# Beautiful 4 week old Babies,Surprise!



## Lovin_the_tiels (Jun 10, 2009)

These are my new babies that just celebrated their 4 week old birthday on the Fourth of July!They have some very pretty colors and markings,anybody want to guess as to what sex they might be now?The 2 youngest are still ''pinning out'' thier colors,,The oldest is grey/with yellow spots on back of head,,the light pearl is a vivid yellow color,,,the dark pearl,is really pretty,with a yellow tail,and the shaft center is black,,,the 4th born is my little whiteface surprise!!!Im so patiently waiting for it to grow up,i so want to know if boy or girl for the whiteface,,i always wanted a grey bird with a ''whiteface''!!!!,lolol,,and the youngest is a little grey,,so far,,Im so proud of my first time parents,they have done a wonderful job!!!


----------



## srtiels (May 1, 2009)

Congraulations on the babies...they look great.

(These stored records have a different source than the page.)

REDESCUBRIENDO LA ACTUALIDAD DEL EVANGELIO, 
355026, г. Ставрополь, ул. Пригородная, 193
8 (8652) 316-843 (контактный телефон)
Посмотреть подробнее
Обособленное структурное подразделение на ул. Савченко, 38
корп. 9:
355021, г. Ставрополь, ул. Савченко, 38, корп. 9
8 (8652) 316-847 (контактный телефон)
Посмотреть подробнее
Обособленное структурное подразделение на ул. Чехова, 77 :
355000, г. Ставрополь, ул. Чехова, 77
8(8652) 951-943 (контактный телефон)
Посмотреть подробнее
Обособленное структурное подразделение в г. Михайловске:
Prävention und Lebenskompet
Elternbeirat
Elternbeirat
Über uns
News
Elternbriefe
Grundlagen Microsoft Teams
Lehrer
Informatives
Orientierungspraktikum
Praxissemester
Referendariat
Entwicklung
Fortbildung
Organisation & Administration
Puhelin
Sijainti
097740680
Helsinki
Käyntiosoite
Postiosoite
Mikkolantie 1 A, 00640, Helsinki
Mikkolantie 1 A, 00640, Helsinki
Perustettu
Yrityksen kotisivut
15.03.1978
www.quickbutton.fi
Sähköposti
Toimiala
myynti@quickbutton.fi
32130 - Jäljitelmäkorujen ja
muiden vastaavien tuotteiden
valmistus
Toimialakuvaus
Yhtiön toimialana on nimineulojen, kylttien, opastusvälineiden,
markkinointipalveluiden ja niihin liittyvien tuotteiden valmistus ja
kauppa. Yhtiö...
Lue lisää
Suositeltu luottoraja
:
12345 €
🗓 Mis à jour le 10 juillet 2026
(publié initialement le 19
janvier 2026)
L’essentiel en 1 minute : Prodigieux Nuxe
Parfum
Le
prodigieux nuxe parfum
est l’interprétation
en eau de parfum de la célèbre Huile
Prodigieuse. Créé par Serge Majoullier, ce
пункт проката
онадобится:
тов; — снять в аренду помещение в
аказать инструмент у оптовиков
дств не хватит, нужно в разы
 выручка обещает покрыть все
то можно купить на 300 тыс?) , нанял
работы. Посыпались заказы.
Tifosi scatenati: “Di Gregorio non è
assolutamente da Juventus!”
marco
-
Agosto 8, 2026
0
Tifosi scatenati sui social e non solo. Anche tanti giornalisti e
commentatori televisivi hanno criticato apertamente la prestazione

Ok...the bright pearl actually looks like a cinnamon pearl and the other pearl is a normal pearl. Both of these would be female. All the others can be either sex.


----------



## Lovin_the_tiels (Jun 10, 2009)

Thank You Susanne!
Yes that first ''light pearl''shes bright,the pict doesnt do her justice as to the vivid color she has,and its possible for cinnamon to be in there too,the breeder i got Momma from had all the birds in one cage and i dont think he knew what was what!!,and the ''dark pearl''she is a lil beauty too!I call them ''bright''and ''dark'' to keep them straight,and the oldest,and 2nd born have some darkness to their lil beaks;-),,,,let me ask your opinion,,do you band your birds?I know this can start a whole new thread,but,one day i want to,and the next i dont,LOL,,I need to hear it from a exp breeder,pro's and cons to the whole idea!!,,,anyways,,off topic,,,Im going to have to ''knowledge up'' on the whole pearl color mutations,I have a young tiel now 5/6 months,who is a pearl,and whistles tunes just like the older birds,he is starting to molt,and im patiently waiting for the ''final results'',He is really getting a lighter color to him,more of a silvery shade,I will take a pict tomorrow and post it with-in this thread !Thanks Again!


----------



## xxxSpikexxx (Jul 30, 2007)

They are so cute, congrats


----------



## Lovin_the_tiels (Jun 10, 2009)

Thankx xxxSpikexxxx,,i just love the little buggers,a couple of them were looking at me like,,,''get that camera outta here lady'',,,cant blame em',,lolol


----------



## Kerry78 (May 25, 2009)

Aww bless im going all Gooey lol


----------



## atvchick95 (Sep 17, 2007)

the last pic in the top row "oldest baby" isn't a white face it has a yellow face which would make it Grey split to pied And possiable white face and then the pearl but it is not a visual white face


----------



## Renae (Feb 9, 2008)

They're cutie patooties, congrats.


----------



## Lovin_the_tiels (Jun 10, 2009)

Atv chick,
The parents of these babies are both greys ,split to whiteface(which i did not know)I was totally floored when i had one lil white fluffball in the batch of 5 babies,the oldest baby,has yellow spots on the back of its head(its aunty is pied)then 2 pearls,then the whiteface,then the normal grey baby who happens to have a very greenish face(now where did that pop up??LOLOL)Anyways,when i did the collage,i write things for my memories,it may not make sense to others,but for me it does,The lady who is buying the ''oldest''one wanted a pict of all babies,to see the mutations the mommy and daddy produced,so thats why that specific baby is labeled that way,,sorry for the confusion!!Its my own way of labeling persay.Here is the most current picture of the baby,taken a few minutes ago;-)


----------



## atvchick95 (Sep 17, 2007)

ooh ok that makes sense then  

the greenish your seeing may just be the yellow mixing with the grey i've noticed it occasionally on my normal grey babies in some spots it looked green but i think it was just how the yellow mixed with the grey


----------



## Lovin_the_tiels (Jun 10, 2009)

On that oldest babies face its not as noticable as on the youngest,lil runters(as we call him)his/her face is covered with this greenish tinge,,Ive been researching the ''olive''colors,and been to many websites looking,and to me they arent ''green''at all,they look more fallow,and washed out colors..A breeder friend of mine has a ''emerald''tiel and im going to see it sunday and bring my camera!!!I can hardly wait!!


----------



## atvchick95 (Sep 17, 2007)

no they're not actually "green" at all, its just a wash the colors give off 

I had a Emerald Pearl Pied and Only in good strong lighting and it being pointed out to me could i then see the green wash 

this is My Emerald Pearl Pied (she died several months ago though) 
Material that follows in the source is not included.